Millions of gamers are unable to play online as the Playstation Network remains unavailable.
Users are seeing error messages stating the network is "undergoing maintenance" or is "suspended".
In a blog post, maker Sony said it turned off the network on Wednesday after it detected an "external intrusion" and that it was doing all it could to resolve it the problem.
In recent weeks, Playstation has been targeted by hackers' group Anonymous.
The group appeared to deny being responsible for the attack, releasing a message stating "for once we didn't do it".
The network has more than 70 million users worldwide, but Sony were unable to clarify how many players had been affected.
However, Twitter messages and blog posts have been posted from all over the world.
The problems have also affected other services running on the network.

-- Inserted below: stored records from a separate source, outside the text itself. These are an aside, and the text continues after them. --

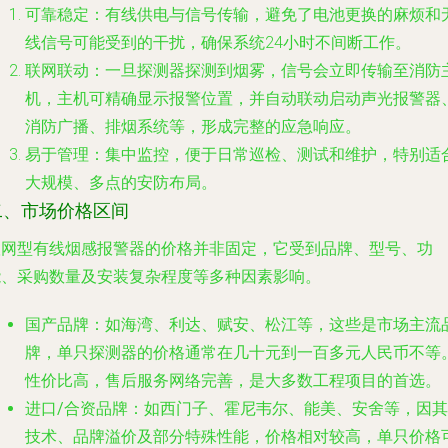
可靠稳定
：有线供电与信号传输，避免了电池更换的麻烦和
线信号可能受到的干扰，确保系统24小时不间断工作。
联网联动
：一旦探测器探测到烟雾，信号会立即传输至消防
机，主机可精确显示报警位置，并自动联动启动声光报警器
消防广播、排烟系统等，形成完整的应急响应。
易于管理
：集中监控，便于日常巡检、测试和维护，特别适
大规模、多点的安防布局。
二、市场价格区间
联网型有线烟感报警器的价格并非固定，它受到品牌、型号、功
能、采购数量及安装复杂程度等多种因素影响。
国产品牌
：如海湾、利达、赋安、松江等，这些是市场主流
牌，单只探测器的价格通常在
几十元到一百多元人民币
不等
性价比高，售后服务网络完善，是大多数工程项目的首选。
进口/合资品牌
：如西门子、霍尼韦尔、能美、安舍等，因其
技术、品牌溢价及部分特殊性能，价格相对较高，单只价格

Film rental site LoveFilm confirmed to the BBC that their customers are currently unable to stream films when using the Playstation service.
This outage is the latest in a series of problems for the network which has suffered extended periods of downtime over the past few weeks.
In response, angry gamers have flooded blogs, forums and Twitter with complaints.
"A full day and you guys still have no clue what is causing this," wrote user Slickshoes in response to the company's blog post.
Another user, Max Smith, contacted the BBC to share his frustration that Sony is not keeping gamers better informed.
"To be honest I think that Sony need to give more updates towards the gamers via their Twitter account. There has been no update in the past 18 hours which is really making the community go crazy," he said.
Oli Welsh, from Eurogamer.net, said the outage is a big problem for Sony - especially at Easter.
"As much as the weather's lovely, a lot of gamers will be looking forward to tucking in to their favourite hobby this week.
"It's also a pretty big week for new releases, the biggest we've had in a couple of months. There's one really key game coming out called Portal 2 which has a great online mode that a lot of people now won't be able to access straight away.
"For gamers it's a shame, and for Sony it's a problem."
Anonymous, the group which gained notoriety over Wikileaks-related attacks, has previously strongly criticised the Japan-based entertainment giant over its treatment of George Hotz, an American hacker who unlocked the games console's closed operating system.
Sony filed a lawsuit against the 21-year-old, arguing that his hack had allowed pirated games to be played on the machine.
The case was dropped earlier this month after Mr Hotz agreed to sign an injunction banning him from similar behaviour in future.
A spokesperson for Sony was unavailable for comment.